◆ TASK DIRECTIONS ◆
Pull out each line of the records holding the string "header".

[Document structure recognition data]
=== Section Start ===
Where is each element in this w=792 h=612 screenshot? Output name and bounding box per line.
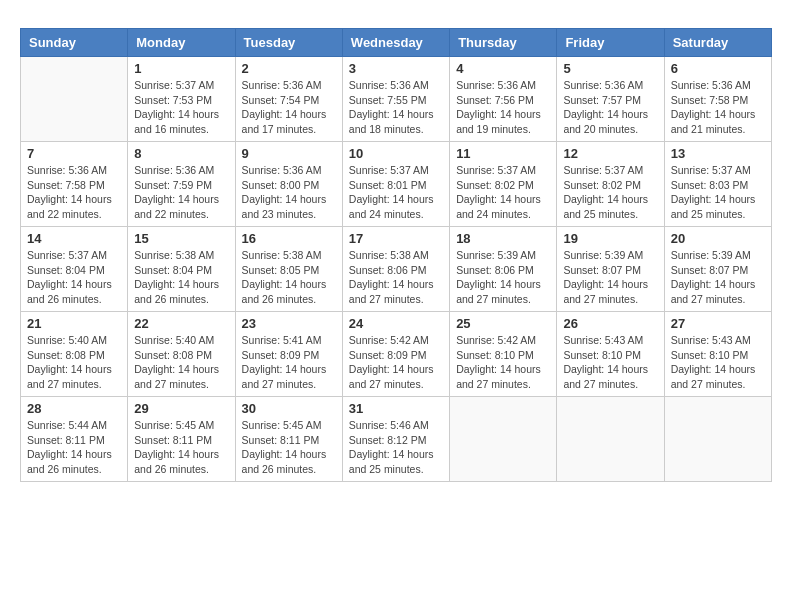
calendar-header-row: SundayMondayTuesdayWednesdayThursdayFrid… bbox=[21, 29, 772, 57]
day-info: Sunrise: 5:36 AMSunset: 7:59 PMDaylight:… bbox=[134, 163, 228, 222]
day-info: Sunrise: 5:37 AMSunset: 7:53 PMDaylight:… bbox=[134, 78, 228, 137]
day-info: Sunrise: 5:36 AMSunset: 7:56 PMDaylight:… bbox=[456, 78, 550, 137]
calendar-cell: 24Sunrise: 5:42 AMSunset: 8:09 PMDayligh… bbox=[342, 312, 449, 397]
day-number: 29 bbox=[134, 401, 228, 416]
week-row-5: 28Sunrise: 5:44 AMSunset: 8:11 PMDayligh… bbox=[21, 397, 772, 482]
calendar-cell: 4Sunrise: 5:36 AMSunset: 7:56 PMDaylight… bbox=[450, 57, 557, 142]
calendar-cell: 21Sunrise: 5:40 AMSunset: 8:08 PMDayligh… bbox=[21, 312, 128, 397]
calendar-cell: 29Sunrise: 5:45 AMSunset: 8:11 PMDayligh… bbox=[128, 397, 235, 482]
day-number: 25 bbox=[456, 316, 550, 331]
day-info: Sunrise: 5:37 AMSunset: 8:02 PMDaylight:… bbox=[563, 163, 657, 222]
calendar-cell: 17Sunrise: 5:38 AMSunset: 8:06 PMDayligh… bbox=[342, 227, 449, 312]
day-number: 7 bbox=[27, 146, 121, 161]
day-info: Sunrise: 5:45 AMSunset: 8:11 PMDaylight:… bbox=[134, 418, 228, 477]
calendar-cell: 7Sunrise: 5:36 AMSunset: 7:58 PMDaylight… bbox=[21, 142, 128, 227]
calendar-cell: 16Sunrise: 5:38 AMSunset: 8:05 PMDayligh… bbox=[235, 227, 342, 312]
week-row-3: 14Sunrise: 5:37 AMSunset: 8:04 PMDayligh… bbox=[21, 227, 772, 312]
day-info: Sunrise: 5:36 AMSunset: 7:54 PMDaylight:… bbox=[242, 78, 336, 137]
day-number: 18 bbox=[456, 231, 550, 246]
calendar-cell: 19Sunrise: 5:39 AMSunset: 8:07 PMDayligh… bbox=[557, 227, 664, 312]
header-friday: Friday bbox=[557, 29, 664, 57]
day-number: 20 bbox=[671, 231, 765, 246]
day-info: Sunrise: 5:37 AMSunset: 8:01 PMDaylight:… bbox=[349, 163, 443, 222]
header-thursday: Thursday bbox=[450, 29, 557, 57]
calendar-cell bbox=[450, 397, 557, 482]
day-info: Sunrise: 5:43 AMSunset: 8:10 PMDaylight:… bbox=[671, 333, 765, 392]
day-number: 24 bbox=[349, 316, 443, 331]
day-info: Sunrise: 5:46 AMSunset: 8:12 PMDaylight:… bbox=[349, 418, 443, 477]
day-info: Sunrise: 5:42 AMSunset: 8:09 PMDaylight:… bbox=[349, 333, 443, 392]
day-number: 9 bbox=[242, 146, 336, 161]
day-number: 30 bbox=[242, 401, 336, 416]
calendar-cell: 14Sunrise: 5:37 AMSunset: 8:04 PMDayligh… bbox=[21, 227, 128, 312]
day-number: 17 bbox=[349, 231, 443, 246]
calendar-cell: 20Sunrise: 5:39 AMSunset: 8:07 PMDayligh… bbox=[664, 227, 771, 312]
day-number: 2 bbox=[242, 61, 336, 76]
calendar-cell: 10Sunrise: 5:37 AMSunset: 8:01 PMDayligh… bbox=[342, 142, 449, 227]
calendar-cell: 3Sunrise: 5:36 AMSunset: 7:55 PMDaylight… bbox=[342, 57, 449, 142]
day-info: Sunrise: 5:36 AMSunset: 7:58 PMDaylight:… bbox=[27, 163, 121, 222]
calendar-cell: 31Sunrise: 5:46 AMSunset: 8:12 PMDayligh… bbox=[342, 397, 449, 482]
day-number: 28 bbox=[27, 401, 121, 416]
week-row-4: 21Sunrise: 5:40 AMSunset: 8:08 PMDayligh… bbox=[21, 312, 772, 397]
calendar-cell bbox=[557, 397, 664, 482]
day-number: 15 bbox=[134, 231, 228, 246]
header-tuesday: Tuesday bbox=[235, 29, 342, 57]
calendar-cell: 2Sunrise: 5:36 AMSunset: 7:54 PMDaylight… bbox=[235, 57, 342, 142]
day-number: 19 bbox=[563, 231, 657, 246]
calendar-cell: 30Sunrise: 5:45 AMSunset: 8:11 PMDayligh… bbox=[235, 397, 342, 482]
day-info: Sunrise: 5:38 AMSunset: 8:05 PMDaylight:… bbox=[242, 248, 336, 307]
day-info: Sunrise: 5:39 AMSunset: 8:07 PMDaylight:… bbox=[671, 248, 765, 307]
header-monday: Monday bbox=[128, 29, 235, 57]
day-info: Sunrise: 5:42 AMSunset: 8:10 PMDaylight:… bbox=[456, 333, 550, 392]
calendar-cell: 8Sunrise: 5:36 AMSunset: 7:59 PMDaylight… bbox=[128, 142, 235, 227]
calendar-cell: 22Sunrise: 5:40 AMSunset: 8:08 PMDayligh… bbox=[128, 312, 235, 397]
header-wednesday: Wednesday bbox=[342, 29, 449, 57]
day-number: 8 bbox=[134, 146, 228, 161]
calendar-cell: 25Sunrise: 5:42 AMSunset: 8:10 PMDayligh… bbox=[450, 312, 557, 397]
day-number: 4 bbox=[456, 61, 550, 76]
day-number: 26 bbox=[563, 316, 657, 331]
day-number: 31 bbox=[349, 401, 443, 416]
calendar-cell: 23Sunrise: 5:41 AMSunset: 8:09 PMDayligh… bbox=[235, 312, 342, 397]
calendar-cell: 12Sunrise: 5:37 AMSunset: 8:02 PMDayligh… bbox=[557, 142, 664, 227]
day-info: Sunrise: 5:39 AMSunset: 8:07 PMDaylight:… bbox=[563, 248, 657, 307]
calendar-cell: 6Sunrise: 5:36 AMSunset: 7:58 PMDaylight… bbox=[664, 57, 771, 142]
day-info: Sunrise: 5:36 AMSunset: 7:57 PMDaylight:… bbox=[563, 78, 657, 137]
calendar-cell bbox=[21, 57, 128, 142]
day-info: Sunrise: 5:38 AMSunset: 8:04 PMDaylight:… bbox=[134, 248, 228, 307]
day-info: Sunrise: 5:41 AMSunset: 8:09 PMDaylight:… bbox=[242, 333, 336, 392]
day-info: Sunrise: 5:36 AMSunset: 8:00 PMDaylight:… bbox=[242, 163, 336, 222]
day-info: Sunrise: 5:37 AMSunset: 8:02 PMDaylight:… bbox=[456, 163, 550, 222]
day-number: 21 bbox=[27, 316, 121, 331]
day-number: 14 bbox=[27, 231, 121, 246]
day-number: 10 bbox=[349, 146, 443, 161]
day-info: Sunrise: 5:36 AMSunset: 7:55 PMDaylight:… bbox=[349, 78, 443, 137]
calendar-cell bbox=[664, 397, 771, 482]
day-number: 1 bbox=[134, 61, 228, 76]
day-info: Sunrise: 5:44 AMSunset: 8:11 PMDaylight:… bbox=[27, 418, 121, 477]
calendar-cell: 28Sunrise: 5:44 AMSunset: 8:11 PMDayligh… bbox=[21, 397, 128, 482]
day-number: 11 bbox=[456, 146, 550, 161]
day-number: 23 bbox=[242, 316, 336, 331]
day-info: Sunrise: 5:45 AMSunset: 8:11 PMDaylight:… bbox=[242, 418, 336, 477]
day-info: Sunrise: 5:37 AMSunset: 8:04 PMDaylight:… bbox=[27, 248, 121, 307]
calendar-cell: 1Sunrise: 5:37 AMSunset: 7:53 PMDaylight… bbox=[128, 57, 235, 142]
day-number: 12 bbox=[563, 146, 657, 161]
day-info: Sunrise: 5:40 AMSunset: 8:08 PMDaylight:… bbox=[134, 333, 228, 392]
header-sunday: Sunday bbox=[21, 29, 128, 57]
calendar-cell: 5Sunrise: 5:36 AMSunset: 7:57 PMDaylight… bbox=[557, 57, 664, 142]
day-info: Sunrise: 5:36 AMSunset: 7:58 PMDaylight:… bbox=[671, 78, 765, 137]
calendar-cell: 27Sunrise: 5:43 AMSunset: 8:10 PMDayligh… bbox=[664, 312, 771, 397]
calendar-cell: 26Sunrise: 5:43 AMSunset: 8:10 PMDayligh… bbox=[557, 312, 664, 397]
day-number: 27 bbox=[671, 316, 765, 331]
day-info: Sunrise: 5:39 AMSunset: 8:06 PMDaylight:… bbox=[456, 248, 550, 307]
day-number: 13 bbox=[671, 146, 765, 161]
calendar-table: SundayMondayTuesdayWednesdayThursdayFrid… bbox=[20, 28, 772, 482]
week-row-1: 1Sunrise: 5:37 AMSunset: 7:53 PMDaylight… bbox=[21, 57, 772, 142]
week-row-2: 7Sunrise: 5:36 AMSunset: 7:58 PMDaylight… bbox=[21, 142, 772, 227]
header-saturday: Saturday bbox=[664, 29, 771, 57]
day-info: Sunrise: 5:43 AMSunset: 8:10 PMDaylight:… bbox=[563, 333, 657, 392]
calendar-cell: 9Sunrise: 5:36 AMSunset: 8:00 PMDaylight… bbox=[235, 142, 342, 227]
day-number: 22 bbox=[134, 316, 228, 331]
=== Section End ===
◆ ANSWER AREA ◆
calendar-header-row: SundayMondayTuesdayWednesdayThursdayFrid… bbox=[21, 29, 772, 57]
header-friday: Friday bbox=[557, 29, 664, 57]
header-thursday: Thursday bbox=[450, 29, 557, 57]
header-tuesday: Tuesday bbox=[235, 29, 342, 57]
header-monday: Monday bbox=[128, 29, 235, 57]
header-wednesday: Wednesday bbox=[342, 29, 449, 57]
header-sunday: Sunday bbox=[21, 29, 128, 57]
header-saturday: Saturday bbox=[664, 29, 771, 57]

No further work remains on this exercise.